Cross contamination between samples that might have arisen during the extraction process could be a possible cause of false positives, but highly unlikely here as it would have been observed in other SNPs for the same samples. False-positive results and erroneous base calls have been observed by other teams that have used different platforms for the analysis of cell-free fetal DNA but also the technology of NGS.9, 10, 15, 16 Palomaki et al16 and Chiu et al10 reported false-positive rates of 1.4% and 2.1%, respectively, which were improved in a subsequent study.9 False-positive SNP calls could be derived from erroneous alignments of short reads.30 Therefore, different bioinformatics parameters, as well as improvements, in statistical analysis have been investigated by these teams in order to eliminate the erroneous calls and decrease the observed false-positive rate.
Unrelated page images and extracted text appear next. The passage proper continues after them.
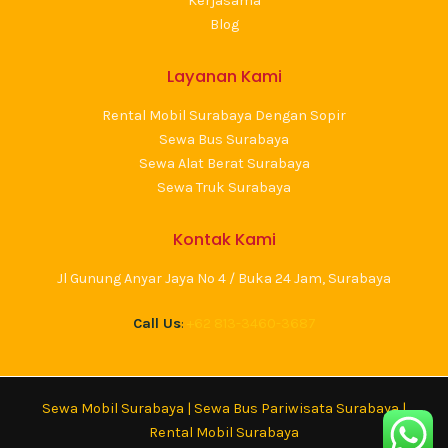
Kerjasama
Blog
Layanan Kami
Rental Mobil Surabaya Dengan Sopir
Sewa Bus Surabaya
Sewa Alat Berat Surabaya
Sewa Truk Surabaya
Kontak Kami
Jl Gunung Anyar Jaya No 4 / Buka 24 Jam, Surabaya
Call Us
:
+62 813-3460-3687
Sewa Mobil Surabaya
|
Sewa Bus Pariwisata Surabaya
|
Rental Mobil Surabaya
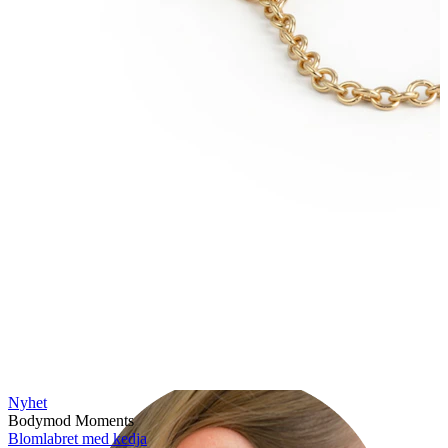
Örsnibb
Nyhet
Bodymod Moments
Blomlabret med kedja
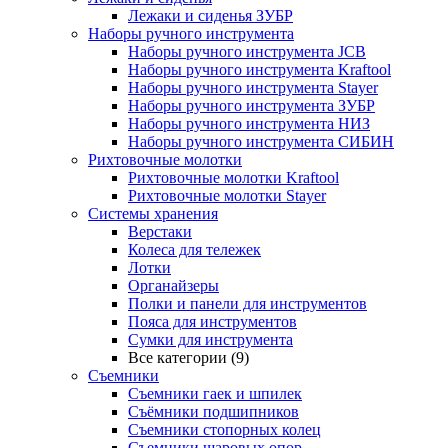
Лежаки и сиденья ЗУБР
Наборы ручного инструмента
Наборы ручного инструмента JCB
Наборы ручного инструмента Kraftool
Наборы ручного инструмента Stayer
Наборы ручного инструмента ЗУБР
Наборы ручного инструмента НИЗ
Наборы ручного инструмента СИБИН
Рихтовочные молотки
Рихтовочные молотки Kraftool
Рихтовочные молотки Stayer
Системы хранения
Верстаки
Колеса для тележек
Лотки
Органайзеры
Полки и панели для инструментов
Пояса для инструментов
Сумки для инструмента
Все категории (9)
Съемники
Съемники гаек и шпилек
Съёмники подшипников
Съемники стопорных колец
Съемники шаровых опор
In order to accomplish that larger scale studies would need to be performed. Moreover, the PCR amplification used in this study might also be a cause of increased error rates by amplifying nonspecific fragments due to high number of cycles used, although the nested PCR partially eliminates unspecific amplified fragments from the first PCR reaction.
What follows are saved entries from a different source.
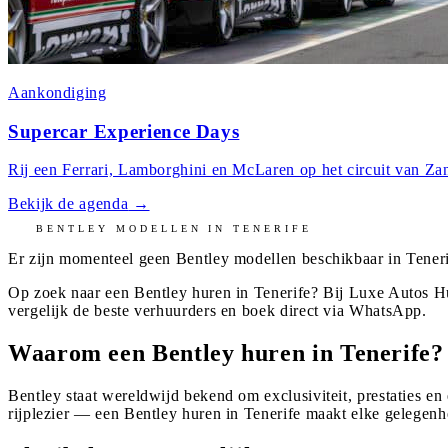
Aankondiging
Supercar Experience Days
Rij een Ferrari, Lamborghini en McLaren op het circuit van Zan
Bekijk de agenda
→
BENTLEY
MODELLEN IN
TENERIFE
Er zijn momenteel geen
Bentley
modellen beschikbaar in
Tener
Op zoek naar een Bentley huren in Tenerife? Bij Luxe Autos H
vergelijk de beste verhuurders en boek direct via WhatsApp.
Waarom een Bentley huren in Tenerife?
Bentley staat wereldwijd bekend om exclusiviteit, prestaties en
rijplezier — een Bentley huren in Tenerife maakt elke gelegenh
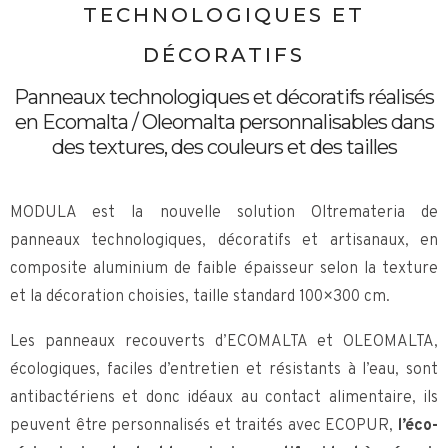
TECHNOLOGIQUES ET
DÉCORATIFS
Panneaux technologiques et décoratifs réalisés
en Ecomalta / Oleomalta personnalisables dans
des textures, des couleurs et des tailles
MODULA est la nouvelle solution Oltremateria de
panneaux technologiques, décoratifs et artisanaux, en
composite aluminium de faible épaisseur selon la texture
et la décoration choisies, taille standard 100×300 cm.
Les panneaux recouverts d’ECOMALTA et OLEOMALTA,
écologiques, faciles d’entretien et résistants à l’eau, sont
antibactériens et donc idéaux au contact alimentaire, ils
peuvent être personnalisés et traités avec ECOPUR,
l’éco-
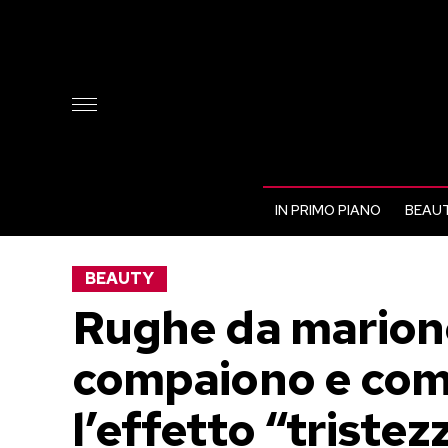
IN PRIMO PIANO
BEAUT
BEAUTY
Rughe da marion
compaiono e com
l’effetto “tristez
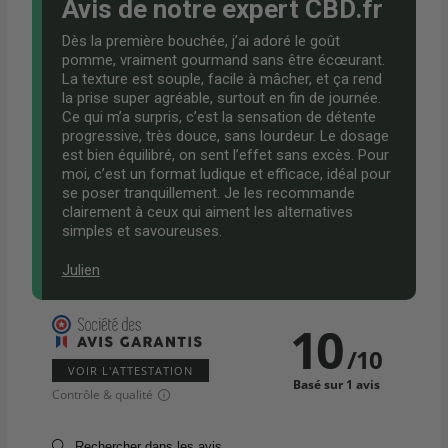
Avis de notre expert CBD.fr
Dès la première bouchée, j’ai adoré le goût
pomme, vraiment gourmand sans être écœurant.
La texture est souple, facile à mâcher, et ça rend
la prise super agréable, surtout en fin de journée.
Ce qui m’a surpris, c’est la sensation de détente
progressive, très douce, sans lourdeur. Le dosage
est bien équilibré, on sent l’effet sans excès. Pour
moi, c’est un format ludique et efficace, idéal pour
se poser tranquillement. Je les recommande
clairement à ceux qui aiment les alternatives
simples et savoureuses.
Julien
10
/
10
VOIR L'ATTESTATION
Basé sur 1 avis
Contrôle & qualité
We have also observed some variations in the reads of sequenced fragments from sample to sample and from replicate to replicate. It is unclear at this point whether this stems from the quality of the sample, PCR artefacts because of the high number of amplification cycles or during sequencing library preparation or cluster generation.

To avoid the observed discrepancies and to improve the diagnostic efficiency, it is suggested to include a higher number of maternal samples, as well as more SNPs and more replicates per sample with improved conditions for each SNP. This will also aid to derive statistical cutoff values specific for the data of each SNP as opposed to fixed cutoff values. Furthermore, it is suggested to have fragments around 143 bp in size in order to capture and amplify the maximum of the fetal molecules present in the maternal plasma. Furthermore, it is recommended to use less PCR cycles in order to avoid the introduction of erroneous bases. Finally, in future experiments free DNA isolated from plasma of non-pregnant women negative for the SNPs can also be included for a better evaluation of the false positives.

In this study, we have outlined and demonstrated the analytical power of NGS and targeted sequencing for the analysis of fetal DNA sequences in the maternal plasma. The accuracy and precision demonstrated allowed us to detect and differentiate the paternally inherited allele of the fetus in the overwhelming background of the maternal alleles. The linkage of paternally inherited allele was possible based on haplotype analysis, provided that other family members or a previously born child were available for testing. The group of Lam31 employed the relative haplotype approach to deduce the paternally inherited allele without the need of other family members. However, their procedure is complicated and costly. Although the NGS method is a complex method, it has been demonstrated that it can be used to detect maternal mutations with accuracy and precision.25, 31, 32, 33 Moreover, the targeted sequencing protocol using short 36 bp reads is a faster and more cost-effective than whole genome amplification used by Lo et al25 for NIPD of β-thalassaemia. However, in order to implement our targeted SNP sequencing assay in diagnostics the method has to be simplified. The continuous announcements of smaller, more personalised NGS platforms promise new low-cost, rapid and less complicated sequencing accessible to more laboratory settings.

Directions for future development would be to improve the diagnostic efficiency, precision, accuracy and reliability by eliminating false positives and false-negative results. Finally, as this approach applies only to the 50% of the cases where the fetus inherits the normal allele of the father, in the future one should look for other approaches using this technology to also deduce the maternally inherited allele.